Collected data:

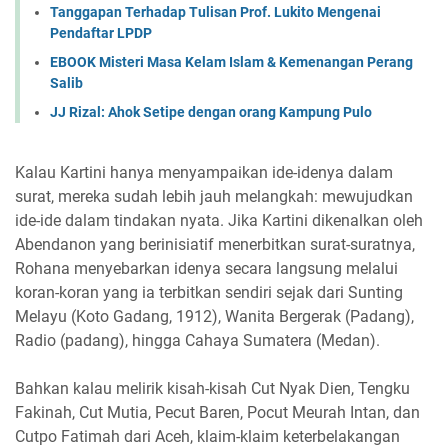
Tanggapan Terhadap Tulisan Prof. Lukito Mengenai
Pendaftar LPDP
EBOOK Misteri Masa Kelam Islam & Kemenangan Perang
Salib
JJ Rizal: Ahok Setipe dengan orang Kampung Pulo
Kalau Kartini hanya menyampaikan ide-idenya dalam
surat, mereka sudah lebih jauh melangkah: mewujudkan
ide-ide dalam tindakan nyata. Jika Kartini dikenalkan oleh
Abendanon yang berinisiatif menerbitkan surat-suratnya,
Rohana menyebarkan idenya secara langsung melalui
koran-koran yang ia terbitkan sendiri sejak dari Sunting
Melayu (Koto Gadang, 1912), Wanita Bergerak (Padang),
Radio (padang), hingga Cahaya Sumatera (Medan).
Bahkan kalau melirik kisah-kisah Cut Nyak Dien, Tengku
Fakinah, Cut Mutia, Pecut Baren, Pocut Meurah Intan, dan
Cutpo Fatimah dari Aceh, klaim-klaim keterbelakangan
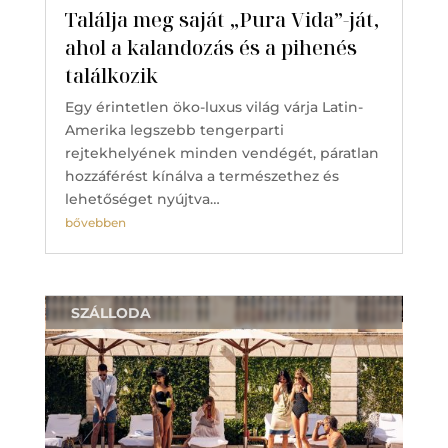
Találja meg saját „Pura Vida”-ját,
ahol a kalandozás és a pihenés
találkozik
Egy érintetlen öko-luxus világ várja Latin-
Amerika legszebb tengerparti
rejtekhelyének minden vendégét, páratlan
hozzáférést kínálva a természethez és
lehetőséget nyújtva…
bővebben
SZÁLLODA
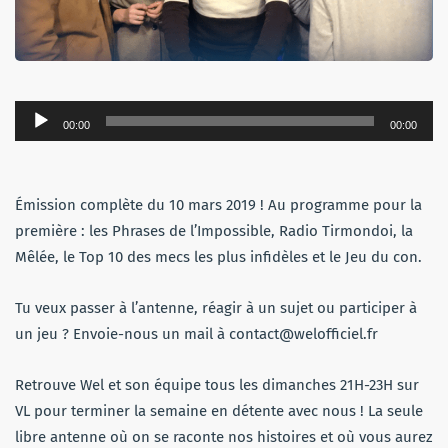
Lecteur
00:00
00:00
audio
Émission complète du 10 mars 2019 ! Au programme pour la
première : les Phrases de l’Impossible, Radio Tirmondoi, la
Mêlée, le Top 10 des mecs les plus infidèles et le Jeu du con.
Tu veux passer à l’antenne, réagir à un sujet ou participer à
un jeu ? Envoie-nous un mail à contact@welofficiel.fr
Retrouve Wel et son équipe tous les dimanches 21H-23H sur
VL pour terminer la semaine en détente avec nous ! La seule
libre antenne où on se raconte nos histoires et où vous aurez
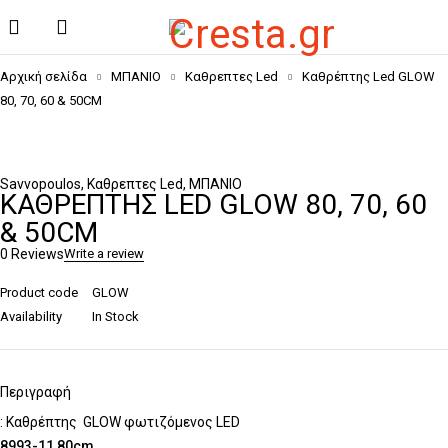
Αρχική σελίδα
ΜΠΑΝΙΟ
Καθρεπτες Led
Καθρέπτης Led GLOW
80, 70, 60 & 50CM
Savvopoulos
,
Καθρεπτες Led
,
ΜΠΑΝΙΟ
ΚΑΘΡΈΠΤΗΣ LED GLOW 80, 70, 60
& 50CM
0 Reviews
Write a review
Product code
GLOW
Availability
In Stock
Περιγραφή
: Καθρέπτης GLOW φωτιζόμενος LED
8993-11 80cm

## Work instructions
Pull out every line holding "surat" from the records above, and copy it.

## Your solution
surat, mereka sudah lebih jauh melangkah: mewujudkan
Abendanon yang berinisiatif menerbitkan surat-suratnya,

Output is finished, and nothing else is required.